■ EXTRACTED INFORMATION ■
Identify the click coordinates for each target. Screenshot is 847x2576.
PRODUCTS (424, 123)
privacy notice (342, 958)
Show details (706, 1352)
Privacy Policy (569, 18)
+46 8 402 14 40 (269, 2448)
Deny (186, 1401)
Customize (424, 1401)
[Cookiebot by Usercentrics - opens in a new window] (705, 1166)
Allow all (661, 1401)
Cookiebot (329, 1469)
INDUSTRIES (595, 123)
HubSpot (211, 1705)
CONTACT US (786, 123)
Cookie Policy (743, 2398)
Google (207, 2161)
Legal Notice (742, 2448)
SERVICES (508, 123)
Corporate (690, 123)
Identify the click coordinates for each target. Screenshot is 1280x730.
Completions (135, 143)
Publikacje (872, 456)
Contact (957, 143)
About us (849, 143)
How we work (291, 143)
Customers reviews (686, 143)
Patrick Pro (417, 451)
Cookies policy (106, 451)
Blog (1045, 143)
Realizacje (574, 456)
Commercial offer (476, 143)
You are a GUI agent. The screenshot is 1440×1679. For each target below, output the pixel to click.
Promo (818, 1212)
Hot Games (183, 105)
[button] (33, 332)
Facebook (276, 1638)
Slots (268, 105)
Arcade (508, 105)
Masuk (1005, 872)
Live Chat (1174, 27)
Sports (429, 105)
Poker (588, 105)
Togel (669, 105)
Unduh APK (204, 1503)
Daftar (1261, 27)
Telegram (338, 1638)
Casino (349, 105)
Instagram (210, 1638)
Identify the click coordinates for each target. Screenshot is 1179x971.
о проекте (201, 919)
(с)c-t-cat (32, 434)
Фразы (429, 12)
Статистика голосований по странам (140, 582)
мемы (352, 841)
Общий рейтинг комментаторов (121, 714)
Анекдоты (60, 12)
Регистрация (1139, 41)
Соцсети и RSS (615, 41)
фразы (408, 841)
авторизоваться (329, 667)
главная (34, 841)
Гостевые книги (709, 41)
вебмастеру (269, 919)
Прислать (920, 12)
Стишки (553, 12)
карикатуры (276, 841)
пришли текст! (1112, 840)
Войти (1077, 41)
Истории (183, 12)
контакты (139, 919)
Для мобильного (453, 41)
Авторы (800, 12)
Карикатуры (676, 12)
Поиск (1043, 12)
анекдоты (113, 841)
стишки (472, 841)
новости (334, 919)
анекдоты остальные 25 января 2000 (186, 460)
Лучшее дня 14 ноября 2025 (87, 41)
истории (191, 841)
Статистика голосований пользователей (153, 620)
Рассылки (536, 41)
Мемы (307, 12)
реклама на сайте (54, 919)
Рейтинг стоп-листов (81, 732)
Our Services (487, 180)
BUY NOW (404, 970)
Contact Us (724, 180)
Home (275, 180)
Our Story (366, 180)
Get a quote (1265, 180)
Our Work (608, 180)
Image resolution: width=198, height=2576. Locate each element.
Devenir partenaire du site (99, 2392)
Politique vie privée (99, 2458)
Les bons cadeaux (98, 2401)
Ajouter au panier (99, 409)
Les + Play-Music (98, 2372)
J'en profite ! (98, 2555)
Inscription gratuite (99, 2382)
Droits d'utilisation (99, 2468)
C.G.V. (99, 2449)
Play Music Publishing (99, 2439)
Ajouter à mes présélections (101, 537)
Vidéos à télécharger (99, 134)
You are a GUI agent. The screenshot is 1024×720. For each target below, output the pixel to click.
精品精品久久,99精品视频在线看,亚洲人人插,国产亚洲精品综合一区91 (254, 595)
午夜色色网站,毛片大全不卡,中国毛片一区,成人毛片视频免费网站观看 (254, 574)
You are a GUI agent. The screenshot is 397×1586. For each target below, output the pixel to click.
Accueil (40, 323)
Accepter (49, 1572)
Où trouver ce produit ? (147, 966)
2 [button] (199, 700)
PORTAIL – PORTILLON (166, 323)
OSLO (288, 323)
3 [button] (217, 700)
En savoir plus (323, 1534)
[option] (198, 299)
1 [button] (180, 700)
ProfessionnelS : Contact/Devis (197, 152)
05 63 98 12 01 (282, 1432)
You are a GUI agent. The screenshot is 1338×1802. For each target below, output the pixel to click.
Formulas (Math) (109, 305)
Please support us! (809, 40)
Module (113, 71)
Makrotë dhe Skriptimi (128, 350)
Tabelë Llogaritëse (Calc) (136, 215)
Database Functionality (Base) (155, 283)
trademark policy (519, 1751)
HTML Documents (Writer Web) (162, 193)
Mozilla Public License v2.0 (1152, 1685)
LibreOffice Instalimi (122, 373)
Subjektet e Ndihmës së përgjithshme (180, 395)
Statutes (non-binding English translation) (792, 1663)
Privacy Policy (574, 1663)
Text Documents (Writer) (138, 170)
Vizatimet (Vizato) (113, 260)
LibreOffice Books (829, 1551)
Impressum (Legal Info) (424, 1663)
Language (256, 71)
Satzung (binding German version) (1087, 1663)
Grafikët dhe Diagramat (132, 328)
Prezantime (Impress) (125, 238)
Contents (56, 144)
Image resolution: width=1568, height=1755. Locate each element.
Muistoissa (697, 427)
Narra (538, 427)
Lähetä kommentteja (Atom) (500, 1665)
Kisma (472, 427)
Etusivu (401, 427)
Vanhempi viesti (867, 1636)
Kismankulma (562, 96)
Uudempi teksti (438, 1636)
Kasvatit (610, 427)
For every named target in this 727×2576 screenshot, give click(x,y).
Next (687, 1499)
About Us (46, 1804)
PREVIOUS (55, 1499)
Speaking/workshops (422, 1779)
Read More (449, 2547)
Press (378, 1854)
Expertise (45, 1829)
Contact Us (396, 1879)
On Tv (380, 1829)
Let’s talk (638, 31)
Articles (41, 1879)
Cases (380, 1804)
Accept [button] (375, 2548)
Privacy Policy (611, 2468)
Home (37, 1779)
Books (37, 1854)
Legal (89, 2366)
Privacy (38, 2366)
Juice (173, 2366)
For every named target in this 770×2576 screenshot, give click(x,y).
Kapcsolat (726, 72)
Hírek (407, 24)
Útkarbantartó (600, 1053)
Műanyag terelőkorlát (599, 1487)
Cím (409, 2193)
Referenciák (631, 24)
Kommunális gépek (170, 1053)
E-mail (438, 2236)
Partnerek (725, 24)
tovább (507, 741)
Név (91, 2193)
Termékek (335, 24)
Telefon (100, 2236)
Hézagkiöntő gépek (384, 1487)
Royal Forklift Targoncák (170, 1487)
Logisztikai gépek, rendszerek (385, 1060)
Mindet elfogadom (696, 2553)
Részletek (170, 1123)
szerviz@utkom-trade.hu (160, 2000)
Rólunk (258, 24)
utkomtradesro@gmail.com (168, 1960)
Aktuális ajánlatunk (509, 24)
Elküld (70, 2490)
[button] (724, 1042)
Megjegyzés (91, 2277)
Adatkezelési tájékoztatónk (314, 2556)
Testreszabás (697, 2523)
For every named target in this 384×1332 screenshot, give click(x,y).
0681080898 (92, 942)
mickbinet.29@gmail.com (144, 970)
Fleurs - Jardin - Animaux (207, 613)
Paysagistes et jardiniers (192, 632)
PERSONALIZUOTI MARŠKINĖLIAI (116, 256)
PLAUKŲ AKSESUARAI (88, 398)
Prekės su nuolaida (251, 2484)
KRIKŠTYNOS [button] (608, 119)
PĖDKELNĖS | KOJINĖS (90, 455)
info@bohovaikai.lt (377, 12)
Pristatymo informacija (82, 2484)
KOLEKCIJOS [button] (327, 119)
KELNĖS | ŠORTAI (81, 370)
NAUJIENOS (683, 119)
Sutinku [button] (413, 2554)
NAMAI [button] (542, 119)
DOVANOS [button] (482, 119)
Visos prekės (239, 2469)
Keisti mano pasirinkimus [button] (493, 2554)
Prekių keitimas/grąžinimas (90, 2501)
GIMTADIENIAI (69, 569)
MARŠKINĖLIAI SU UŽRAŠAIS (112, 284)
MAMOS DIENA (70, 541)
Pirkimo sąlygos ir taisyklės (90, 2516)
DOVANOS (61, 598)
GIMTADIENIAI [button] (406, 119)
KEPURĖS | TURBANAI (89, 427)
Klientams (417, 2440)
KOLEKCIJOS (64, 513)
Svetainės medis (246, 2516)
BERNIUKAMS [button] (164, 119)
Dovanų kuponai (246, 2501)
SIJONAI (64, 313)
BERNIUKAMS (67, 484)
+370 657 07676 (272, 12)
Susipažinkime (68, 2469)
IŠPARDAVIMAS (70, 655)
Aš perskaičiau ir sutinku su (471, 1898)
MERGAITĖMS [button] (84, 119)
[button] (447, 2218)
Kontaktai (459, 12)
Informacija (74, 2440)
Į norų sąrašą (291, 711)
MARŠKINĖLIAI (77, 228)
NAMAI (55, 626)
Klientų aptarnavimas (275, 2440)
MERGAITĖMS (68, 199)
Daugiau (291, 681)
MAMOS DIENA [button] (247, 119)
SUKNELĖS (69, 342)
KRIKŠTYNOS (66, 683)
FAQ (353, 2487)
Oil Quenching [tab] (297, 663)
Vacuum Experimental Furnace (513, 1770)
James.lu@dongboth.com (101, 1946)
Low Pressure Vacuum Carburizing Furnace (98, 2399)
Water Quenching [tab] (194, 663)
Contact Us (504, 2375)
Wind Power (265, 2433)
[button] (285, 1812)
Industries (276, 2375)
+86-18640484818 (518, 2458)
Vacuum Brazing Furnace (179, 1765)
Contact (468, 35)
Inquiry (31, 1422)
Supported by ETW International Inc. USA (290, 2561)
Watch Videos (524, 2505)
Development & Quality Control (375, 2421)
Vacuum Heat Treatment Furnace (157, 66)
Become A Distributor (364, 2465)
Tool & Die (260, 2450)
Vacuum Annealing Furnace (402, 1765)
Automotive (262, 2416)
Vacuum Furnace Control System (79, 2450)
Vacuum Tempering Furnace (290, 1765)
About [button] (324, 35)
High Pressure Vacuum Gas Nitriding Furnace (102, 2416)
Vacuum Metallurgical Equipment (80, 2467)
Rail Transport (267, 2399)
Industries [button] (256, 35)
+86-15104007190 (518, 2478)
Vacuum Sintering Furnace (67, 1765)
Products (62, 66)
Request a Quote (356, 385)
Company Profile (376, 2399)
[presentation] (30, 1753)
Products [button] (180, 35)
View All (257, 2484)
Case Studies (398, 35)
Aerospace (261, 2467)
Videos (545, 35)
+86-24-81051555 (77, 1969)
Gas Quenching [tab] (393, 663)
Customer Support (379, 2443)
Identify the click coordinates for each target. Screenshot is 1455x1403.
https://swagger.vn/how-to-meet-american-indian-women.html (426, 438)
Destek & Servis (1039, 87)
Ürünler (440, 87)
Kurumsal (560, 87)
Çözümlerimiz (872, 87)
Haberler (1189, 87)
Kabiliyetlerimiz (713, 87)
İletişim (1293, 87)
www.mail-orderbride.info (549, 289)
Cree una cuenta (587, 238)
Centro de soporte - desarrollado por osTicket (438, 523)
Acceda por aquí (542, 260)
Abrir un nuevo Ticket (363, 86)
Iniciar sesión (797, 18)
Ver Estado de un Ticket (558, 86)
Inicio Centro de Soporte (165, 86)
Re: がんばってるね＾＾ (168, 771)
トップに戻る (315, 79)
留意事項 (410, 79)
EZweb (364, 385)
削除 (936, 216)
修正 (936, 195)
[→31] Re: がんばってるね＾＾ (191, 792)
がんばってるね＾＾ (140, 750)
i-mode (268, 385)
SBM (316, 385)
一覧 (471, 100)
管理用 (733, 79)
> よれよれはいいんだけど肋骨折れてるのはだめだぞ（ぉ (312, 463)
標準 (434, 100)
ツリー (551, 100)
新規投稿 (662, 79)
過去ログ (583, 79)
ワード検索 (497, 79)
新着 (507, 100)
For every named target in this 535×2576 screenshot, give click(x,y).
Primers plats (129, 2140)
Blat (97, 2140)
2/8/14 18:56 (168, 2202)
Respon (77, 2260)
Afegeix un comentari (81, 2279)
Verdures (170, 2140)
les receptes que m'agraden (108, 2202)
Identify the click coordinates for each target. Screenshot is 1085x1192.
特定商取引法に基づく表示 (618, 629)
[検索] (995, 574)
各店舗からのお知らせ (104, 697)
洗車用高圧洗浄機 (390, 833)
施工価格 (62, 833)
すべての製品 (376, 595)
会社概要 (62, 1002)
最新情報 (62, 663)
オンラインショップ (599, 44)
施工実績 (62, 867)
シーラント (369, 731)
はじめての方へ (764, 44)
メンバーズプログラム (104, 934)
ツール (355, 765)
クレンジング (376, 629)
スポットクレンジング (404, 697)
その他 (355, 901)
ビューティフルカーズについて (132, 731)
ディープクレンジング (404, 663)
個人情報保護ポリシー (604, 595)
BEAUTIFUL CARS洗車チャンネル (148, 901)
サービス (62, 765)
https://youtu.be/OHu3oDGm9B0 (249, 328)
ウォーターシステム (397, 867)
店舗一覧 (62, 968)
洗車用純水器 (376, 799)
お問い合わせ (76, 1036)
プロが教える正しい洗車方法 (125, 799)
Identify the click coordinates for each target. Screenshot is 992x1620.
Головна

■ WHAT YOU HAVE TO DO ■
Please copy, exactly and with nothing else, the lines above beginning at the line that has "Keisti mano pasirinkimus [button] (493, 2554)" and ending with the line that has "GIMTADIENIAI [button] (406, 119)".

■ RESPONSE TO THIS TASK ■
Keisti mano pasirinkimus [button] (493, 2554)
Prekių keitimas/grąžinimas (90, 2501)
GIMTADIENIAI (69, 569)
MARŠKINĖLIAI SU UŽRAŠAIS (112, 284)
MAMOS DIENA (70, 541)
Pirkimo sąlygos ir taisyklės (90, 2516)
DOVANOS (61, 598)
GIMTADIENIAI [button] (406, 119)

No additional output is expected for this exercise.